Hayvancılıkta yem ve mera bağımlılığının yüksek maliyetleri kalıcı hale getirdiği belirtilen bildirgede, biyogüvenlik ve hastalık yönetiminde bölgesel farklılıkların sürdüğü kaydedildi.
Bildirgede, tarımsal girdilerde dışa bağımlılık ile finansman maliyetlerinin, üreticinin gelir istikrarını olumsuz etkilediği, gıda zincirinde kayıp, israf ve izlenebilirlik eksikliklerinin hem üretici hem de tüketici güvenini zedelediği, veri temelli karar süreçlerinin politika tasarımında yeterince etkin kullanılmadığı ifade edildi.
Sempozyumda, tarım, gıda ve hayvancılık alanındaki sorunların kalıcı çözümünün parçalı müdahalelerle değil, bütüncül bir dönüşüm programıyla mümkün olabileceği yönünde ortak bir kanaat oluştuğu aktarılan bildirgede, bu kapsamda politika eksenlerinin tarımın ve gıdanın stratejik niteliği, sorunların kök nedenleri, su ve toprak yönetimi, ölçek, verimlilik, üretici birlikleri ve kooperatifçilik, bitkisel üretim, hayvancılıkta yapısal dönüşüm, gıda güvenliği, gıda güvencesi ve gıda egemenliği, yeşil dönüşüm, bilim, teknoloji ve insan 4.0, yönetişim, ölçülebilir hedefler ile 2035 ufku başlıklarında bütünleşik bir çerçevede ele alındığı bildirildi.
“Tarım, insanlığın geleceğini yaşatma mücadelesidir”
Toprak ve suyun, geçmişten emanet edilen, geleceğe taşımakla sorumlu olunan en değerli miras olduğu vurgulanan bildirgede, şu değerlendirmede bulunuldu:
“Bilgi ise bu iki değeri birleştiren, üretimi adaletle buluşturan en güçlü araçtır.

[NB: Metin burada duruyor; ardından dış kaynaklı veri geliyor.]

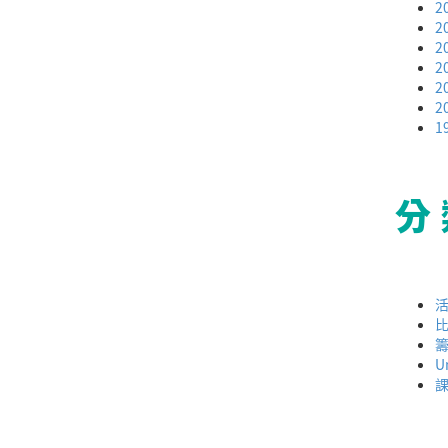
2
2
2
2
2
2
1
分
U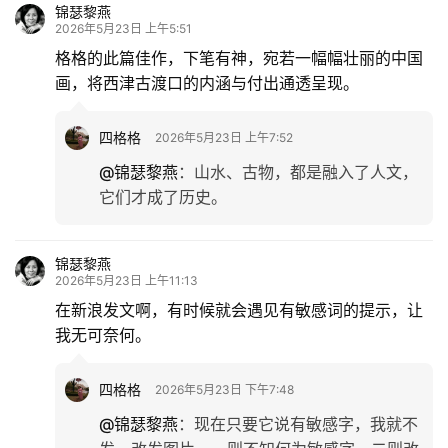
锦瑟黎燕
2026年5月23日 上午5:51
格格的此篇佳作，下笔有神，宛若一幅幅壮丽的中国
画，将西津古渡口的内涵与付出通透呈现。
四格格
2026年5月23日 上午7:52
@锦瑟黎燕
：
山水、古物，都是融入了人文，
它们才成了历史。
锦瑟黎燕
2026年5月23日 上午11:13
在新浪发文啊，有时候就会遇见有敏感词的提示，让
我无可奈何。
四格格
2026年5月23日 下午7:48
@锦瑟黎燕
：
现在只要它说有敏感字，我就不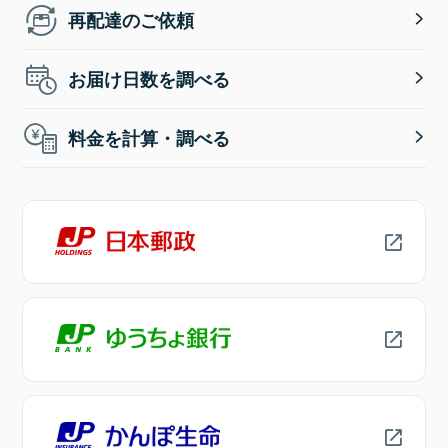
再配達のご依頼
お届け日数を調べる
料金を計算・調べる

Türkiye tarımı bilimin rehberliğinde, ortak aklın yol göstericiliğiyle, üreticisinin alın teri ve politika yapıcıların kararlılığıyla yükselmeye devam edecektir. Bugün dünya, gıdaya erişimde derin bir adaletsizlikle karşı karşıyadır. Görevimiz aynı zamanda bu tabloyu değiştirecek adımları da atmaktır. Çünkü tarım, ülkenin ekonomisini büyütmenin ötesinde, insanlığın geleceğini yaşatma mücadelesidir. TASAV olarak bu bilinçle düzenlediğimiz Tarım, Gıda ve Hayvancılık Sempozyumu, toprağın, bilimin ve emeğin buluştuğu bir ortak akıl platformu olmuştur.”
Çalışma boyunca, alanında yetkin akademisyenlerin katkılarıyla Türkiye’nin stratejik öncelikleri ve politika önerilerinin bütüncül biçimde ele alındığı aktarılan bildirgede, yaşamın temincisi olan tarımın, aynı zamanda milli güvenliğin sac ayaklarından birini oluşturan stratejik bir sektör olduğunun altı çizildi.